Nearly one in five Americans shop for life insurance through their employer, according to a new report.
LIMRA, Windsor, Conn., disclosed this finding in a summary of results from LIMRA’s U.S Life Insurance Buyer-Nonbuyer study, which looked at the life insurance shopping experience from the consumer’s viewpoint and how consumers’ shopping experiences influence whether they will buy or not. LIMRA surveyed only consumers who “seriously shopped” for life insurance over the past 24 months.
The study finds that nearly 20% who shop for life insurance go through their place of work.
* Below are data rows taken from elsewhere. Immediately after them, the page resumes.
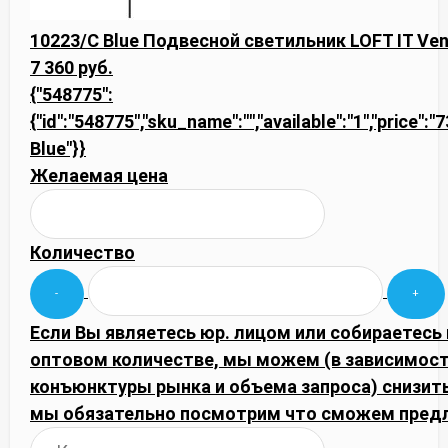
10223/C Blue Подвесной светильник LOFT IT Ven
7 360 руб.
{"548775":
{"id":"548775","sku_name":"","available":"1","price":
Blue"}}
Желаемая цена
Количество
Если Вы являетесь юр. лицом или собираетесь 
оптовом количестве, мы можем (в зависимост
конъюнктуры рынка и объема запроса) снизить
мы обязательно посмотрим что сможем пред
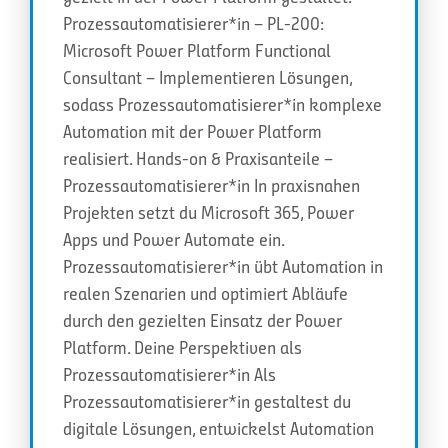
Prozessautomatisierer*in – PL-200:
Microsoft Power Platform Functional
Consultant – Implementieren Lösungen,
sodass Prozessautomatisierer*in komplexe
Automation mit der Power Platform
realisiert. Hands-on & Praxisanteile –
Prozessautomatisierer*in In praxisnahen
Projekten setzt du Microsoft 365, Power
Apps und Power Automate ein.
Prozessautomatisierer*in übt Automation in
realen Szenarien und optimiert Abläufe
durch den gezielten Einsatz der Power
Platform. Deine Perspektiven als
Prozessautomatisierer*in Als
Prozessautomatisierer*in gestaltest du
digitale Lösungen, entwickelst Automation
And 75% of workplace shoppers buy life insurance.
“More and more people are turning to their place of work to get the financial products they need,” says LIMRA Group Product Research Analyst Kim Landry in a prepared statement. “Clearly, the convenience of having the resource at their place of work coupled with the feeling of security felt by working with someone their employer has (implicitly) approved, are drawing consumers to this channel.”
The LIMRA report adds that 30% of workplace shoppers for life insurance say they shop because the product is offered to them at work. Workplace shoppers are more likely to be men than women (55% vs. 45%). More than three-quarters are married or living with a partner. And a majority have children under 18 in their household.
Workplace shoppers, the study says, tend also to be younger than those who shop through other channels. They also have higher average incomes than other shoppers and tend to have more investable assets.
When asked to provide their opinion of the producer they met, 8 in 10 workplace shoppers say their producer provides good information about the policy and is very knowledgeable about insurance in general. Nearly three-quarters believe they can trust their producer.
However, the survey adds, nearly half of workplace shoppers say their producer failed to follow up with them (a third of workplace shoppers who didn’t buy said that they were not finished shopping). And 4 in 10 workplace shoppers don't think their producer considered what they could actually afford.
More than a third of the respondents say they didn’t receive enough product options.